Word for word, copy out every line of the records, omitting each picture.

** Opening Data to process block **

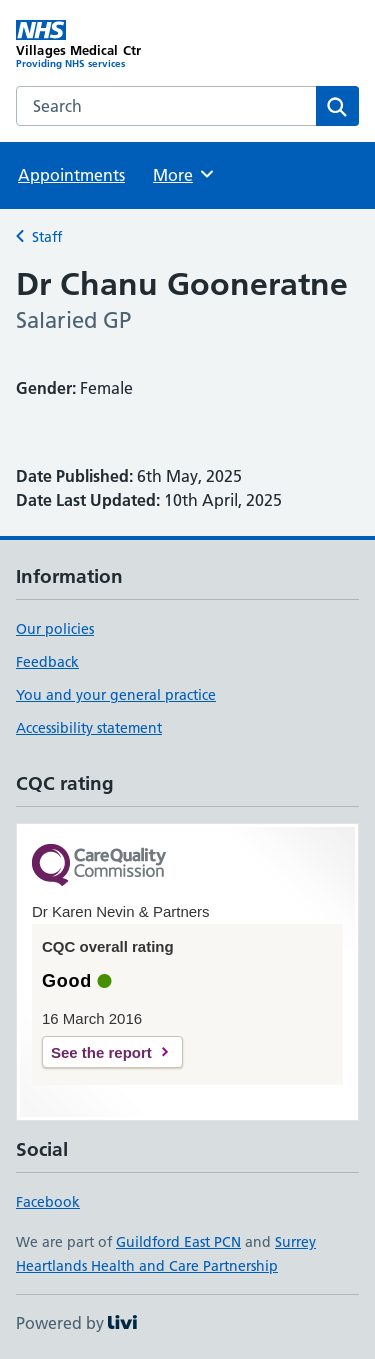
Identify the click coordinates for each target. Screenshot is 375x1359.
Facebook (48, 1202)
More (184, 174)
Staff (47, 237)
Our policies (55, 629)
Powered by (76, 1323)
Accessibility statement (89, 728)
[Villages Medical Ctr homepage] (102, 45)
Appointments (71, 175)
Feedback (47, 662)
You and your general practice (116, 695)
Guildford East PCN (178, 1242)
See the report (101, 1052)
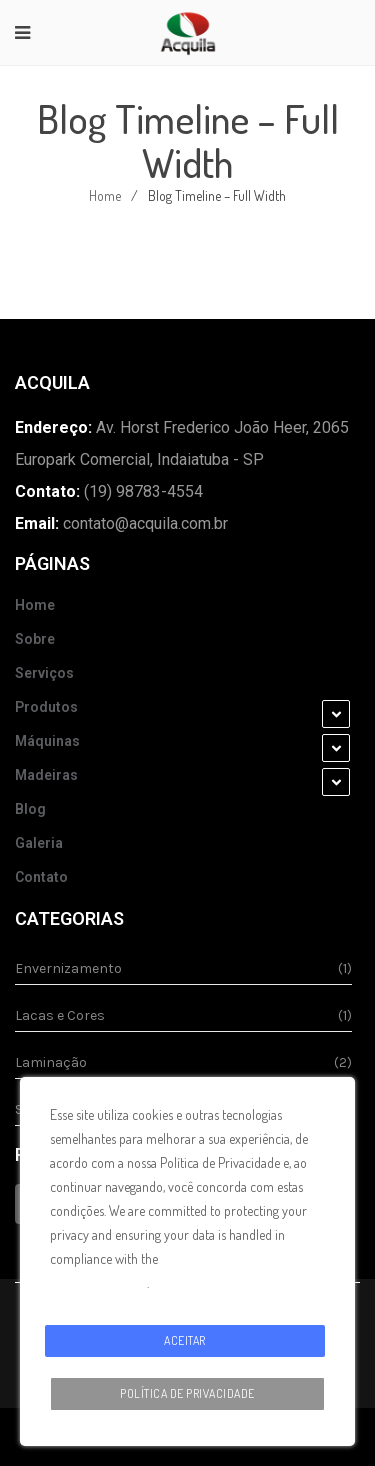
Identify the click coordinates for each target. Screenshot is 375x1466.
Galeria (39, 843)
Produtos (46, 707)
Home (105, 195)
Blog (30, 809)
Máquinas (47, 741)
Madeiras (46, 775)
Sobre (35, 639)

** Closing Data to process block **

*Response to the exercise*
Identify the click coordinates for each target. Screenshot is 375x1359.
Facebook (48, 1202)
More (184, 174)
Staff (47, 237)
Our policies (55, 629)
Powered by (76, 1323)
Accessibility statement (89, 728)
[Villages Medical Ctr homepage] (102, 45)
Appointments (71, 175)
Feedback (47, 662)
You and your general practice (116, 695)
Guildford East PCN (178, 1242)
See the report (101, 1052)
Identify the click coordinates for each target. Screenshot is 375x1466.
Galeria (39, 843)
Produtos (46, 707)
Home (105, 195)
Blog (30, 809)
Máquinas (47, 741)
Madeiras (46, 775)
Sobre (35, 639)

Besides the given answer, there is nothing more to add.